#  Classification Example with XGBClassifier in Python 

The XGBoost stands for eXtreme Gradient Boosting, which is a boosting algorithm based on gradient boosted decision trees algorithm. XGBoost applies a better regularization technique to reduce overfitting, and it is one of the differences from the gradient boosting.
The ‘xgboost’ is an open-source library that provides machine learning algorithms under the gradient boosting methods. 
The xgboost.XGBClassifier is a scikit-learn API compatible class for classification.
In this post, we'll briefly learn how to classify iris data with XGBClassifier in Python. We'll use xgboost library module and you may need to install if it is not available on your machine. The tutorial cover:

    1.Preparing data
    2.Defining the model
    3.Predicting test data
    4.Video tutorial
    5.Source code listing


In [9]:
# We'll start by loading the required libraries.

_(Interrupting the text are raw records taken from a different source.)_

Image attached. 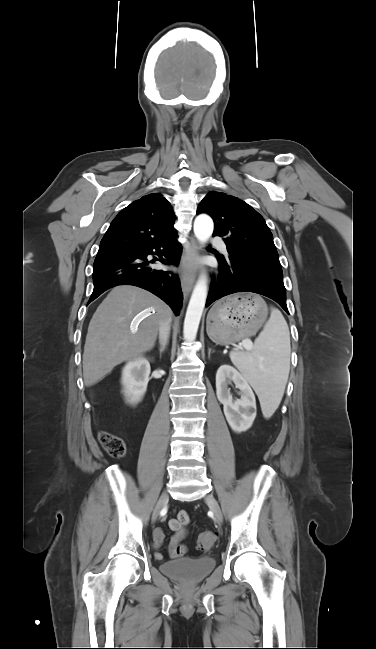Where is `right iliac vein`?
<instances>
[{
	"label": "right iliac vein",
	"instance_id": "63e3f726",
	"mask_svg": "<svg viewBox=\"0 0 376 649\" xmlns=\"http://www.w3.org/2000/svg\"><path fill=\"white\" fill-rule=\"evenodd\" d=\"M167 502H168V494L167 492H163L153 511V515H152L153 522L156 521L161 509L167 504Z\"/></svg>",
	"mask_w": 376,
	"mask_h": 649
}]
</instances>
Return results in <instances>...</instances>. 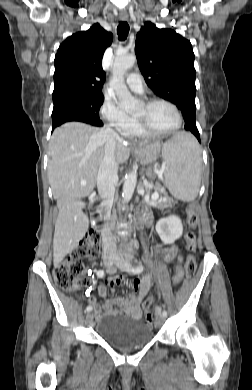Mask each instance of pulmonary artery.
<instances>
[{"label": "pulmonary artery", "instance_id": "e3ab8cb5", "mask_svg": "<svg viewBox=\"0 0 252 390\" xmlns=\"http://www.w3.org/2000/svg\"><path fill=\"white\" fill-rule=\"evenodd\" d=\"M126 83L128 87L136 93L143 92V81L142 77L137 73H131L126 78Z\"/></svg>", "mask_w": 252, "mask_h": 390}]
</instances>
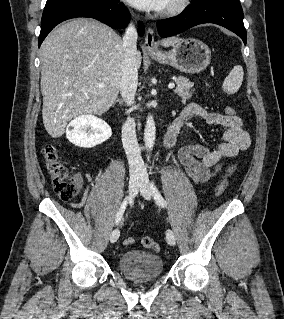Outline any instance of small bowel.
<instances>
[{
	"label": "small bowel",
	"mask_w": 284,
	"mask_h": 319,
	"mask_svg": "<svg viewBox=\"0 0 284 319\" xmlns=\"http://www.w3.org/2000/svg\"><path fill=\"white\" fill-rule=\"evenodd\" d=\"M199 117L212 125L226 127L222 142L210 149L202 144H188L178 151V158L186 175L196 184L207 183L222 169L223 160L235 157L246 150L251 143L250 135L243 128L241 118L211 112L196 103L188 104L173 126L181 131L190 117Z\"/></svg>",
	"instance_id": "1"
}]
</instances>
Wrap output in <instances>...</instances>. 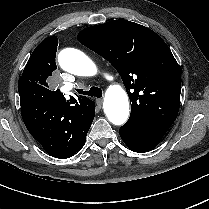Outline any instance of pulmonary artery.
<instances>
[{
	"label": "pulmonary artery",
	"instance_id": "pulmonary-artery-1",
	"mask_svg": "<svg viewBox=\"0 0 209 209\" xmlns=\"http://www.w3.org/2000/svg\"><path fill=\"white\" fill-rule=\"evenodd\" d=\"M106 81L107 82H110V83H115V80H112L109 77H106ZM76 86H77V84L76 85H73V87H76Z\"/></svg>",
	"mask_w": 209,
	"mask_h": 209
}]
</instances>
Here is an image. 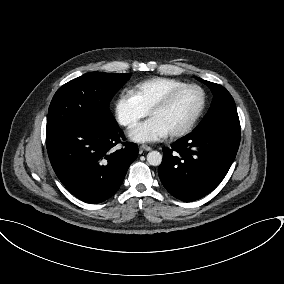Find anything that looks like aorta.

from xgboost import XGBClassifier
from sklearn.datasets import load_iris
from sklearn.metrics import confusion_matrix
from sklearn.model_selection import train_test_split
from sklearn.model_selection import cross_val_score, KFold
from sklearn.metrics import accuracy_score

## Preparing data

In this tutorial, we'll use the iris dataset as the classification data. First, we'll separate data into x and y parts.

In [4]:
# loading data
iris = load_iris()
x, y = iris.data, iris.target

Then we'll split them into train and test parts. Here, we'll extract 15 percent of the dataset as test data.

In [5]:
# splitting a data
xtrain, xtest, ytrain, ytest=train_test_split(x, y, test_size=0.15)

## Defining the model

We've loaded the XGBClassifier class from xgboost library above. Now we can define the classifier model.

In [6]:
# Create a model 
xgbc = XGBClassifier()
print(xgbc)

XGBClassifier(base_score=0.5, booster='gbtree', colsample_bylevel=1,
       colsample_bynode=1, colsample_bytree=1, gamma=0, learning_rate=0.1,
       max_delta_step=0, max_depth=3, min_child_weight=1, missing=None,
       n_estimators=100, n_jobs=1, nthread=None,
       objective='multi:softprob', random_state=0, reg_alpha=0,
       reg_lambda=1, scale_pos_weight=1, seed=None, silent=None,
       subsample=1, verbosity=1) 

XGBClassifier(base_score=None, booster=None, colsample_bylevel=None,
              colsample_bynode=None, colsample_bytree=None, gamma=None,
              gpu_id=None, importance_type='gain', interaction_constraints=None,
              learning_rate=None, max_delta_step=None, max_depth=None,
              min_child_weight=None, missing=nan, monotone_constraints=None,
              n_estimators=100, n_jobs=None, num_parallel_tree=None,
              objective='binary:logistic', random_state=None, reg_alpha=None,
              reg_lambda=None, scale_pos_weight=None, subsample=None,
              tree_method=None, validate_parameters=None, verbosity=None)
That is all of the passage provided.